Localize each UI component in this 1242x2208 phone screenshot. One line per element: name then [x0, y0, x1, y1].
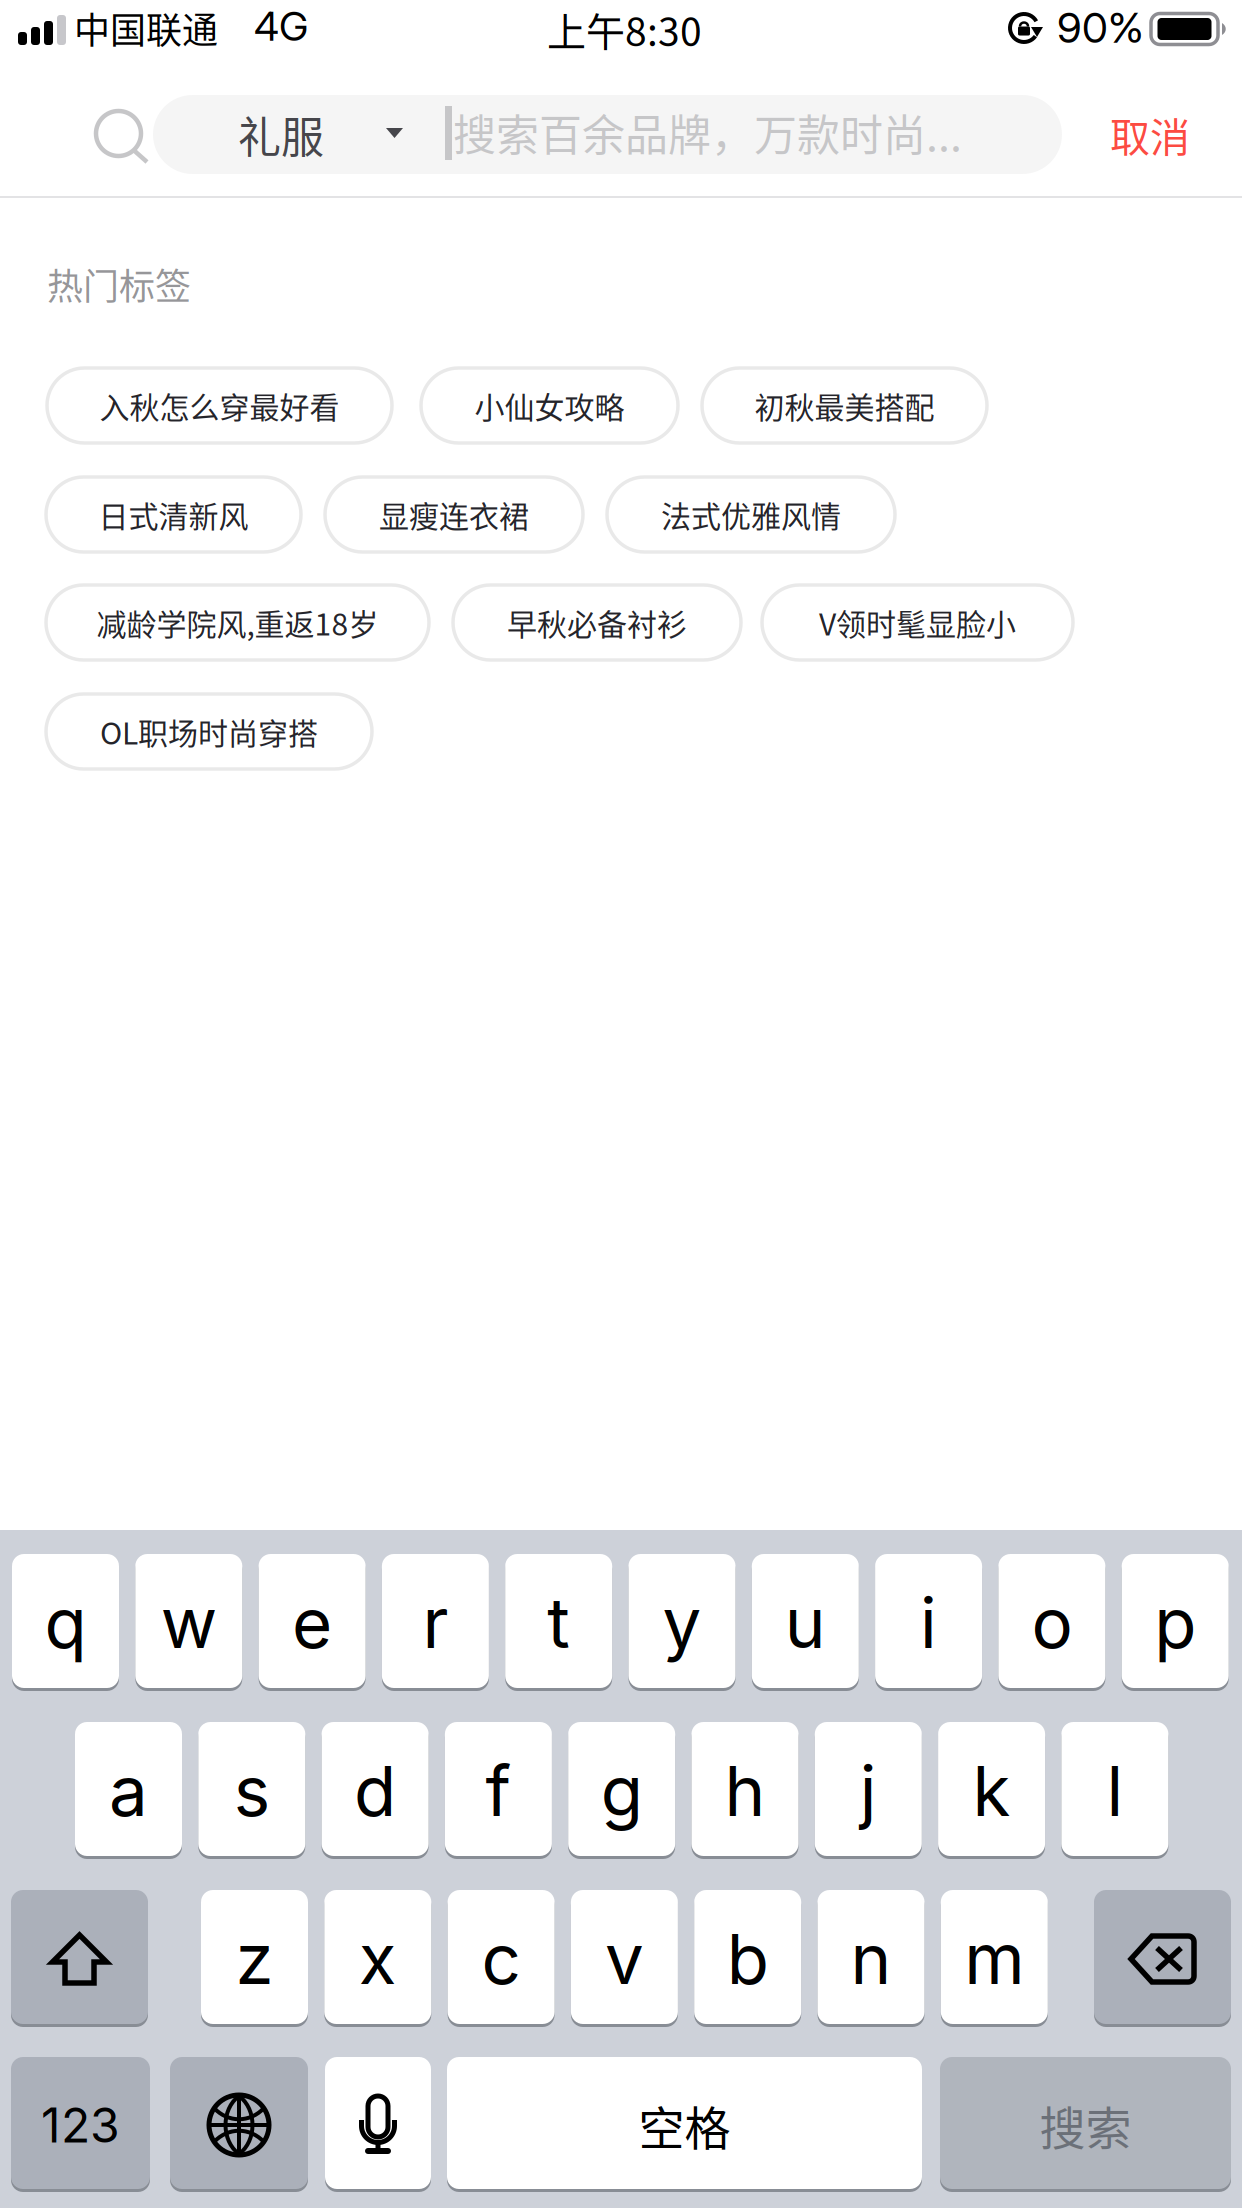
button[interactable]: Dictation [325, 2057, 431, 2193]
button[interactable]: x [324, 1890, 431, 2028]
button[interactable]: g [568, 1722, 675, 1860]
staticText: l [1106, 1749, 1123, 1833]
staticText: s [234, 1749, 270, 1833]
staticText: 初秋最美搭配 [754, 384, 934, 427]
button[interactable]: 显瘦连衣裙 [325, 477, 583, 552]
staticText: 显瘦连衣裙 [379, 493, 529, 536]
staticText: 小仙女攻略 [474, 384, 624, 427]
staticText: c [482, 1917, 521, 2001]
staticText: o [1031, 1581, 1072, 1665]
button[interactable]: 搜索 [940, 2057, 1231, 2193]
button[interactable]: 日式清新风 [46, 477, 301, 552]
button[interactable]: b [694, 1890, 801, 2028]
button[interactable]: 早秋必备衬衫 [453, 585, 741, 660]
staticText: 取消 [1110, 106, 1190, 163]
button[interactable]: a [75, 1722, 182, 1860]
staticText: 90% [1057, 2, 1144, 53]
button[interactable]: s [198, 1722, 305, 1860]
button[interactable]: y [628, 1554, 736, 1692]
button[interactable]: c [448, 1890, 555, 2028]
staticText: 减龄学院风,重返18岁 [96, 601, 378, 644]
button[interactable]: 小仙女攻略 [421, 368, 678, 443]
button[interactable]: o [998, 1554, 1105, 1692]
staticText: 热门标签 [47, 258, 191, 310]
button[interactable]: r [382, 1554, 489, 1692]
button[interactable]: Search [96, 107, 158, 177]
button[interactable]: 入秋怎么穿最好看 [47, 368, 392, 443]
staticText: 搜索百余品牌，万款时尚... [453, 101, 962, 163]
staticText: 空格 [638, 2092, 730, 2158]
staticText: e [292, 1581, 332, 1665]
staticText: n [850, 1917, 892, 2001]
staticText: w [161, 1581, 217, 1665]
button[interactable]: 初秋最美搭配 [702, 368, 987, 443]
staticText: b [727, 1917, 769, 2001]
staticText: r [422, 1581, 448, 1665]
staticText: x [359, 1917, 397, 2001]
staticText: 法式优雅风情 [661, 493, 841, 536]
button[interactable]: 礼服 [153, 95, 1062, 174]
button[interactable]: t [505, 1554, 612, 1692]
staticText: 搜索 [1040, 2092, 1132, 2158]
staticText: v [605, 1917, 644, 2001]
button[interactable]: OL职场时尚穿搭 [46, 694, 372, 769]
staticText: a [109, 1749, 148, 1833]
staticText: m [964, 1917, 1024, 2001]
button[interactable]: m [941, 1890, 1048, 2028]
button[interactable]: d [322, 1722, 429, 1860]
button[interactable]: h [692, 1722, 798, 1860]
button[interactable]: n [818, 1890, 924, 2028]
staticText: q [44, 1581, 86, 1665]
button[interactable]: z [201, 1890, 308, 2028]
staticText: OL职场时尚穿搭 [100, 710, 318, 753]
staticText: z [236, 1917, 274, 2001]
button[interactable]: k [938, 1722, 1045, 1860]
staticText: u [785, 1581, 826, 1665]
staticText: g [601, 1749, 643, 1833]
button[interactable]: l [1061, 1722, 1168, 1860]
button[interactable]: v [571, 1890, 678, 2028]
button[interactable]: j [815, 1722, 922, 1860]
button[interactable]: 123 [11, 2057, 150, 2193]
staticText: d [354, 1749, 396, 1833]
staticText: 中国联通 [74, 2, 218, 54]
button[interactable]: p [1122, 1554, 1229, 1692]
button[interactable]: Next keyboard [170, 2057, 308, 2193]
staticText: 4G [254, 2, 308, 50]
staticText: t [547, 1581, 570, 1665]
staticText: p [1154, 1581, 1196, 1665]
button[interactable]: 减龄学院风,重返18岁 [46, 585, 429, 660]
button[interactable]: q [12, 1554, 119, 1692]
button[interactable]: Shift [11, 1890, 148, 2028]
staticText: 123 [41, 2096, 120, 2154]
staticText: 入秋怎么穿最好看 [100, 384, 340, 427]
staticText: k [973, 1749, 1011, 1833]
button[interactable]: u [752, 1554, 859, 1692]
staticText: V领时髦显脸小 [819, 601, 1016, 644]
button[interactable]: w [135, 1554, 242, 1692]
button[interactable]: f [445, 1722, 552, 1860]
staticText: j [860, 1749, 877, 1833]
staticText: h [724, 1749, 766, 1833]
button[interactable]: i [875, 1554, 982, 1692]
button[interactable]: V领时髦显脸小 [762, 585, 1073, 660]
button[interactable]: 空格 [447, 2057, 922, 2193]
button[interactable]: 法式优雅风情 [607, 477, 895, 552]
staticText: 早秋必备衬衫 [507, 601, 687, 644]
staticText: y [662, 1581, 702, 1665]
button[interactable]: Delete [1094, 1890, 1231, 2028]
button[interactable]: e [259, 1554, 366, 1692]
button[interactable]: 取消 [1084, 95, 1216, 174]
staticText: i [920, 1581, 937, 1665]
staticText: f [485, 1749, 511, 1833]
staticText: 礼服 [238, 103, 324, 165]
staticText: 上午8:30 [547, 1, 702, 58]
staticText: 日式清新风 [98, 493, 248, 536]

┄┄┄┄┄┄┄┄┄┄┄┄┄┄┄┄┄┄┄┄

Only lines containing "早秋必备衬衫" belong in the answer; copy every such line from the records.

Result for this exercise:
button[interactable]: 早秋必备衬衫 [453, 585, 741, 660]
staticText: 早秋必备衬衫 [507, 601, 687, 644]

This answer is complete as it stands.